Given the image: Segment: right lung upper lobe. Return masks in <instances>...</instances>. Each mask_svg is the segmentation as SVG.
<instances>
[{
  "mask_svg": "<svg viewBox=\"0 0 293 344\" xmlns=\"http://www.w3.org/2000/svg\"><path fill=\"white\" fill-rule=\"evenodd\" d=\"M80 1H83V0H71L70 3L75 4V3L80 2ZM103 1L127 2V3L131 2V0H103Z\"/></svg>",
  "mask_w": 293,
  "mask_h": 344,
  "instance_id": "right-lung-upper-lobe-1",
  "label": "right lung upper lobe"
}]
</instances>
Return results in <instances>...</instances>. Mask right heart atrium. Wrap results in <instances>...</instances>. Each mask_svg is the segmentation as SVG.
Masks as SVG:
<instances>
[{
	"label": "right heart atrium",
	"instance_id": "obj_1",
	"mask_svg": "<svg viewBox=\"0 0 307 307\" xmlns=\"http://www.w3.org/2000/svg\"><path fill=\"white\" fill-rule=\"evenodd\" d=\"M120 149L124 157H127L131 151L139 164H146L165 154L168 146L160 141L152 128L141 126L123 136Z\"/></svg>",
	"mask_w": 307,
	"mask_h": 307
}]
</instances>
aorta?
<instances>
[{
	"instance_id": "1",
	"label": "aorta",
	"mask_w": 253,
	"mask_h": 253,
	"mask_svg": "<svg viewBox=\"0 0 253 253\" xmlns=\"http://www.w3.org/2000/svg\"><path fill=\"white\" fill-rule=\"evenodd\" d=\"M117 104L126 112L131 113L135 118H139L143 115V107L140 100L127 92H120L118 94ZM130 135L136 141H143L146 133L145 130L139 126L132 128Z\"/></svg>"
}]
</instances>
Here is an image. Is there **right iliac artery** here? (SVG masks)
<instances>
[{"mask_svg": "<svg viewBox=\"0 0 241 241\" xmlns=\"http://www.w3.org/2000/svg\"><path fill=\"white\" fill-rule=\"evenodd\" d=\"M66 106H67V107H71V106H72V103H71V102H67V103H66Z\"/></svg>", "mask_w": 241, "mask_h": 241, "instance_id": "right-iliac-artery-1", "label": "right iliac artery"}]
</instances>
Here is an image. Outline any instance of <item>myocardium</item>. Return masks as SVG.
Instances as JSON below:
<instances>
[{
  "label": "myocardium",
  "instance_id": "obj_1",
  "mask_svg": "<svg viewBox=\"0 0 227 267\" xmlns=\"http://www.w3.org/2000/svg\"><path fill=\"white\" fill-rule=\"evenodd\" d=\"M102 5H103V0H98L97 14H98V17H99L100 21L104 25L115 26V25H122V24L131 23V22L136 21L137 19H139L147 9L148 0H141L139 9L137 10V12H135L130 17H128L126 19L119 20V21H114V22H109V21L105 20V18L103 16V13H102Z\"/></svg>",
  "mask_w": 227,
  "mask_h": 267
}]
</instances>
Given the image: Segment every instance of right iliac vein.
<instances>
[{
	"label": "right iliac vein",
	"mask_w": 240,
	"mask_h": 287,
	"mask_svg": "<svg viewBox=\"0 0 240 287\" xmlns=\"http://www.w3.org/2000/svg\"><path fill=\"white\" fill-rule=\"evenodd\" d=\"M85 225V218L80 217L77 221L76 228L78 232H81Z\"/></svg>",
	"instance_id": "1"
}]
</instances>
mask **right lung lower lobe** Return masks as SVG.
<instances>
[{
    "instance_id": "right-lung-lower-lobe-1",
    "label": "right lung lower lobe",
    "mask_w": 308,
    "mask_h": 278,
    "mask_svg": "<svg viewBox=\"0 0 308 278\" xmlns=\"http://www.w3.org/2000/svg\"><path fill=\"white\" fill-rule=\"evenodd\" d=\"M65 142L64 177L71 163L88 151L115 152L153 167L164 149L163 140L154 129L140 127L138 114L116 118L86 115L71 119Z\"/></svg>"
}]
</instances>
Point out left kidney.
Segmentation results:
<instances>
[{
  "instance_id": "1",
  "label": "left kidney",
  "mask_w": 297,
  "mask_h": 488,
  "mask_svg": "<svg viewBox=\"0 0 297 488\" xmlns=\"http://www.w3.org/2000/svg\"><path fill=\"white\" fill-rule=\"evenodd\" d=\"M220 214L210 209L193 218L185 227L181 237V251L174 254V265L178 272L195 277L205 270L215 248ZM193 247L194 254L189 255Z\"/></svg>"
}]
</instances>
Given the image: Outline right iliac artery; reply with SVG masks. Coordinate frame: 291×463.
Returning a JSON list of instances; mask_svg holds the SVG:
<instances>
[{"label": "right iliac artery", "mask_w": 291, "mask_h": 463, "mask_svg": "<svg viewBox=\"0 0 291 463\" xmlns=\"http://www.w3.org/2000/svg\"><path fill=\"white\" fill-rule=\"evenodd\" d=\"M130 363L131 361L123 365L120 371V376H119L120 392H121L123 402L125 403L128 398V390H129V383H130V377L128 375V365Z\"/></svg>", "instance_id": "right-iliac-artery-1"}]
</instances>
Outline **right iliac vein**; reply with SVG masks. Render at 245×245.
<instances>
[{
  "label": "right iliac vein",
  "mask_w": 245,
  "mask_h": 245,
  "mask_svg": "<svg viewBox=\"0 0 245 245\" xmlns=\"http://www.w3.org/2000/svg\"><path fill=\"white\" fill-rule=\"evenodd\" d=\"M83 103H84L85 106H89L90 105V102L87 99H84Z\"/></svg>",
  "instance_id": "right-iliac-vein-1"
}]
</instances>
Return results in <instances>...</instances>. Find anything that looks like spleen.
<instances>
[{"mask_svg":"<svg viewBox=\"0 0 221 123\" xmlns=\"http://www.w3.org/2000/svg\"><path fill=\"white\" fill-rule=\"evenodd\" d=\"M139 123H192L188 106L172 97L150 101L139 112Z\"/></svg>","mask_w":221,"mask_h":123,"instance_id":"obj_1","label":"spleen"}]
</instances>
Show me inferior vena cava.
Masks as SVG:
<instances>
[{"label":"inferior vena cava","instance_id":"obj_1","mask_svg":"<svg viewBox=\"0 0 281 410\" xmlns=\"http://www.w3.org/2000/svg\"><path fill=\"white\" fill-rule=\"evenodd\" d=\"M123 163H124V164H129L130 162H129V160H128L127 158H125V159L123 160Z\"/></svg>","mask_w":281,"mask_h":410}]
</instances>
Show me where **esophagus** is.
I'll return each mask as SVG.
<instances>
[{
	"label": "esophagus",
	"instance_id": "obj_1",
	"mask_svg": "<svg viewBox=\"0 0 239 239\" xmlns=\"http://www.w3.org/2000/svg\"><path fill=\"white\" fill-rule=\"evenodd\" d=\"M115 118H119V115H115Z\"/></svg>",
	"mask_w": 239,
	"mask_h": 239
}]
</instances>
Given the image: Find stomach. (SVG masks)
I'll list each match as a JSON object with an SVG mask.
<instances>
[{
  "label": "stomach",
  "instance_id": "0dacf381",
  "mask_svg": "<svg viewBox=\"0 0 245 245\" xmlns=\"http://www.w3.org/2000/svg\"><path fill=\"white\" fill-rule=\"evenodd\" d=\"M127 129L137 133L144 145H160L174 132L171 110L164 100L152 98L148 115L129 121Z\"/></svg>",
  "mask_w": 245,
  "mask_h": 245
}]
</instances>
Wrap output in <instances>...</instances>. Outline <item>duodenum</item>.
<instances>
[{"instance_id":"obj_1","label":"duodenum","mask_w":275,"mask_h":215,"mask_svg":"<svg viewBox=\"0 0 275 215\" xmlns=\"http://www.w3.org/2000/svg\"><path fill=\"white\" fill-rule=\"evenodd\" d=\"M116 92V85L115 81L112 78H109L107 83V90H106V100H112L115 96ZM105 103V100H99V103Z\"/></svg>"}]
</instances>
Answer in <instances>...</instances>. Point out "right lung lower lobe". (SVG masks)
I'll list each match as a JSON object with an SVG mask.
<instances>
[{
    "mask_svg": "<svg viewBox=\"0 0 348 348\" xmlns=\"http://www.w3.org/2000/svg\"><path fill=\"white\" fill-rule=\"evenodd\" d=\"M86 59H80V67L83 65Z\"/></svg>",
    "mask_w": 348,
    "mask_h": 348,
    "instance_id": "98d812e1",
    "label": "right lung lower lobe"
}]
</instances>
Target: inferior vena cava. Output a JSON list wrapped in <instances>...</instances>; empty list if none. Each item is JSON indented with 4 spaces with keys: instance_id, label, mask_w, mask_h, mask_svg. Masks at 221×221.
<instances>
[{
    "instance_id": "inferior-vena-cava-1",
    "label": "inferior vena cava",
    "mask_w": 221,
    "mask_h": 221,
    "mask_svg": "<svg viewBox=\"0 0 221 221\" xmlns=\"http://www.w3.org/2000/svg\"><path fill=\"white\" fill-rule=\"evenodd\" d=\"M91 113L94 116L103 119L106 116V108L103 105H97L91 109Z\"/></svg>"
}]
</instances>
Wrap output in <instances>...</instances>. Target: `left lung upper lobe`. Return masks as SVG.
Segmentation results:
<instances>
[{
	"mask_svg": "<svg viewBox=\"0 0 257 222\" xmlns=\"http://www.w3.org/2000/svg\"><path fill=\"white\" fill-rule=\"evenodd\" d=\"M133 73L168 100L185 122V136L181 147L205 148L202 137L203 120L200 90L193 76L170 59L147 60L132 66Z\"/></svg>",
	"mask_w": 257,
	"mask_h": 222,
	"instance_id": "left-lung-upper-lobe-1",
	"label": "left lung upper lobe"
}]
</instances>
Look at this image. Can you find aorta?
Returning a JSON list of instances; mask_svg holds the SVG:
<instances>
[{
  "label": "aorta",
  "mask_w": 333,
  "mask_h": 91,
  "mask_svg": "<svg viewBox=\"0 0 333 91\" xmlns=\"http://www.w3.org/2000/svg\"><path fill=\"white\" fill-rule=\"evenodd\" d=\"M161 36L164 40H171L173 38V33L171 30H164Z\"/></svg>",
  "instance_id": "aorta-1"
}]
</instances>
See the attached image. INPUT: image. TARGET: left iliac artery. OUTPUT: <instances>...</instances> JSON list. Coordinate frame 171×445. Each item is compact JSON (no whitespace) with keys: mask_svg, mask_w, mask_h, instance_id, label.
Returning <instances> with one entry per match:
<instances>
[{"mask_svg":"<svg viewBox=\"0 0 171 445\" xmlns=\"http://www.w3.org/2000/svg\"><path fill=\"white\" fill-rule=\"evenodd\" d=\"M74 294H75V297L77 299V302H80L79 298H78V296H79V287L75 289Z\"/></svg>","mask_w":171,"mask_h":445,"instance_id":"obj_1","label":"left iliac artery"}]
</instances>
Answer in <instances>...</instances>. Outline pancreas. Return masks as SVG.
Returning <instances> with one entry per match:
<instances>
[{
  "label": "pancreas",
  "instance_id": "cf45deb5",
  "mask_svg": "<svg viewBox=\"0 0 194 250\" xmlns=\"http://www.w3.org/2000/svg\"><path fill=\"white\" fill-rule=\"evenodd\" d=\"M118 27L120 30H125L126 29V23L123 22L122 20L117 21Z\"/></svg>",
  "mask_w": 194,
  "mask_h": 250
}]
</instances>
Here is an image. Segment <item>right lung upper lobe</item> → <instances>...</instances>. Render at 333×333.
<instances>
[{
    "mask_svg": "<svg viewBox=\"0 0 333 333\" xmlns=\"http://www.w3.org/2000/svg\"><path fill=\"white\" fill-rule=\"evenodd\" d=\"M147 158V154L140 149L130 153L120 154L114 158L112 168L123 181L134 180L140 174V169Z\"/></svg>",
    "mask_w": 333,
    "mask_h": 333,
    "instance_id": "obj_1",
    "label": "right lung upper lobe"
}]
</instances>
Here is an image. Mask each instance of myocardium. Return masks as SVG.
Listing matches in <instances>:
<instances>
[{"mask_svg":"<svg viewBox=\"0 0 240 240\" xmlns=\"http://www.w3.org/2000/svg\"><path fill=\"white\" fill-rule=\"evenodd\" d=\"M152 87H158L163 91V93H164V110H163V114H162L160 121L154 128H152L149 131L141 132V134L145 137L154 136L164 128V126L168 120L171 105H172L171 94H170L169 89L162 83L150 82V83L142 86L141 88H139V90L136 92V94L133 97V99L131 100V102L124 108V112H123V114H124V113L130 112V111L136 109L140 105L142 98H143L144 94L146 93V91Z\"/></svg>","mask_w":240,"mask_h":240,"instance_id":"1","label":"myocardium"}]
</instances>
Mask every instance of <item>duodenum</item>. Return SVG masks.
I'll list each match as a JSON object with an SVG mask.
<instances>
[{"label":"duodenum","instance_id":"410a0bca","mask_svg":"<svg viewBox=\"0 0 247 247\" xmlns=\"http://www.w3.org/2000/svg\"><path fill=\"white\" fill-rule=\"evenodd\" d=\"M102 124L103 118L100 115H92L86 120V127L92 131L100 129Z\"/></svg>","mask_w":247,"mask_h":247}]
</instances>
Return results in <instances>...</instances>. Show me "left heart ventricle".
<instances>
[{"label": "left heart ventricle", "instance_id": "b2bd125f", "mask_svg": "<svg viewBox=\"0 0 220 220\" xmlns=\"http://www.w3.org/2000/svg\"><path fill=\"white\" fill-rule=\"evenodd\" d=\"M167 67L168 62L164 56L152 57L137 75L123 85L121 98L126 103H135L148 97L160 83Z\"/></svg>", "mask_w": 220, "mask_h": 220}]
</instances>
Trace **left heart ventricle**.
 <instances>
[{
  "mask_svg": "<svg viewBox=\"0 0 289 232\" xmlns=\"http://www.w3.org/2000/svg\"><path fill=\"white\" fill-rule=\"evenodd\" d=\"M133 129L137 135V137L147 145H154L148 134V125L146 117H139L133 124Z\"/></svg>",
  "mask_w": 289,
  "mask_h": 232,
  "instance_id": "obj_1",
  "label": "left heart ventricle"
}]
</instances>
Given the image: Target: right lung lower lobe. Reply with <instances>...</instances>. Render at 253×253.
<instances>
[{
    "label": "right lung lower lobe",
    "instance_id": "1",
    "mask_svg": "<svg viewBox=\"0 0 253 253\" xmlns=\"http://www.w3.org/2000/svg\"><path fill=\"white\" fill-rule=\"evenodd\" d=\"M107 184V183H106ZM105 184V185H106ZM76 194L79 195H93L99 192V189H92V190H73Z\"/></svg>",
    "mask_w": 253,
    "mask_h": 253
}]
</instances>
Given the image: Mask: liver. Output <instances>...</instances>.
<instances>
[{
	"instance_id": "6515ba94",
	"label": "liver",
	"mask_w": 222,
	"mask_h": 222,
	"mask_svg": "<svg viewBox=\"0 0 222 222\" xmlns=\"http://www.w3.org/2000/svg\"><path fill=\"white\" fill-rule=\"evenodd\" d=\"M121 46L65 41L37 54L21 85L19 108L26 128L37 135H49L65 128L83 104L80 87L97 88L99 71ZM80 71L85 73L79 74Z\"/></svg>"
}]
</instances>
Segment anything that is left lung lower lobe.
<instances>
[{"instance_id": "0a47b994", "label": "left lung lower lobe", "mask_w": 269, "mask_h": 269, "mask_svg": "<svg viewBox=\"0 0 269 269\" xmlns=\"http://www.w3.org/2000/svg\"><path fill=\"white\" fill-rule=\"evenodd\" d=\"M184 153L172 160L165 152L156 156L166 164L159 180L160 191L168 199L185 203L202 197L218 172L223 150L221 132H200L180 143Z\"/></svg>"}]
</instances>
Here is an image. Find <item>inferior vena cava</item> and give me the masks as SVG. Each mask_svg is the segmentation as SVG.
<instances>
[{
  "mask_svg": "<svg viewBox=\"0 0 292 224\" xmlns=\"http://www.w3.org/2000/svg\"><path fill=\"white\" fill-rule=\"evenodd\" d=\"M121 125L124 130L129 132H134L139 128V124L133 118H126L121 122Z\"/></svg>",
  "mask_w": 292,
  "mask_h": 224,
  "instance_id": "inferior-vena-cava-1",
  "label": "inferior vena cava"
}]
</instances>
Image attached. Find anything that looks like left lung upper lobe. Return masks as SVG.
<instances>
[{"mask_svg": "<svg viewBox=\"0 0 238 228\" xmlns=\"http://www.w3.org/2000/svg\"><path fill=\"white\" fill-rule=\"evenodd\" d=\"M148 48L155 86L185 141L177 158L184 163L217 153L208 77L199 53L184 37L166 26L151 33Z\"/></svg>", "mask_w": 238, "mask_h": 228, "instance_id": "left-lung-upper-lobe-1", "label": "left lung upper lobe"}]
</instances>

WHAT NEEDS TO BE DONE: All lines from the line containing "Image attached. Find" through the last line of the data are to be repeated exactly; no other line belongs in the answer.

RESPONSE AREA:
Image attached. Find anything that looks like left lung upper lobe. Return masks as SVG.
<instances>
[{"mask_svg": "<svg viewBox=\"0 0 238 228\" xmlns=\"http://www.w3.org/2000/svg\"><path fill=\"white\" fill-rule=\"evenodd\" d=\"M148 48L155 86L185 141L177 158L184 163L217 153L208 77L199 53L184 37L166 26L151 33Z\"/></svg>", "mask_w": 238, "mask_h": 228, "instance_id": "left-lung-upper-lobe-1", "label": "left lung upper lobe"}]
</instances>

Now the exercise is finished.